Starting at the line that contains "6.02 de nota", copy every line to the end of the material below exactly, and omit the pictures.

▸ **Supplied data**:
******************************

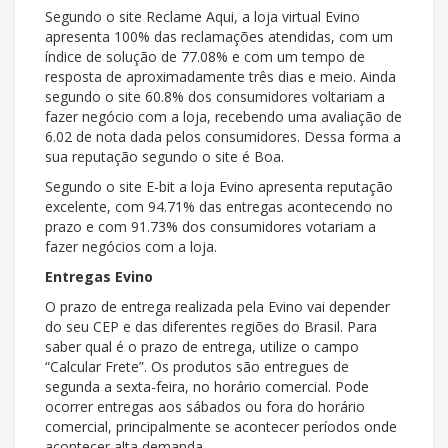
Segundo o site Reclame Aqui, a loja virtual Evino
apresenta 100% das reclamações atendidas, com um
índice de solução de 77.08% e com um tempo de
resposta de aproximadamente três dias e meio. Ainda
segundo o site 60.8% dos consumidores voltariam a
fazer negócio com a loja, recebendo uma avaliação de
6.02 de nota dada pelos consumidores. Dessa forma a
sua reputação segundo o site é Boa.
Segundo o site E-bit a loja Evino apresenta reputação
excelente, com 94.71% das entregas acontecendo no
prazo e com 91.73% dos consumidores votariam a
fazer negócios com a loja.
Entregas Evino
O prazo de entrega realizada pela Evino vai depender
do seu CEP e das diferentes regiões do Brasil. Para
saber qual é o prazo de entrega, utilize o campo
“Calcular Frete”. Os produtos são entregues de
segunda a sexta-feira, no horário comercial. Pode
ocorrer entregas aos sábados ou fora do horário
comercial, principalmente se acontecer períodos onde
acontecer alta demanda.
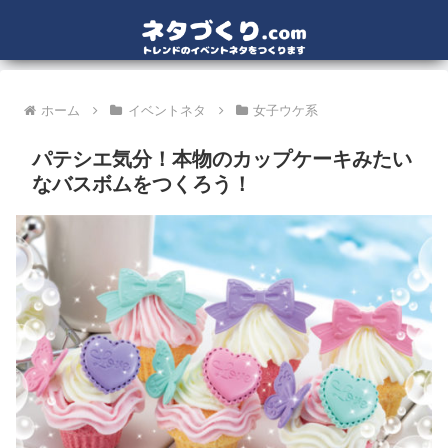
ホーム
イベントネタ
女子ウケ系
パテシエ気分！本物のカップケーキみたい
なバスボムをつくろう！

******************************

▸ **Answer section**:
6.02 de nota dada pelos consumidores. Dessa forma a
sua reputação segundo o site é Boa.
Segundo o site E-bit a loja Evino apresenta reputação
excelente, com 94.71% das entregas acontecendo no
prazo e com 91.73% dos consumidores votariam a
fazer negócios com a loja.
Entregas Evino
O prazo de entrega realizada pela Evino vai depender
do seu CEP e das diferentes regiões do Brasil. Para
saber qual é o prazo de entrega, utilize o campo
“Calcular Frete”. Os produtos são entregues de
segunda a sexta-feira, no horário comercial. Pode
ocorrer entregas aos sábados ou fora do horário
comercial, principalmente se acontecer períodos onde
acontecer alta demanda.
ホーム
イベントネタ
女子ウケ系
パテシエ気分！本物のカップケーキみたい
なバスボムをつくろう！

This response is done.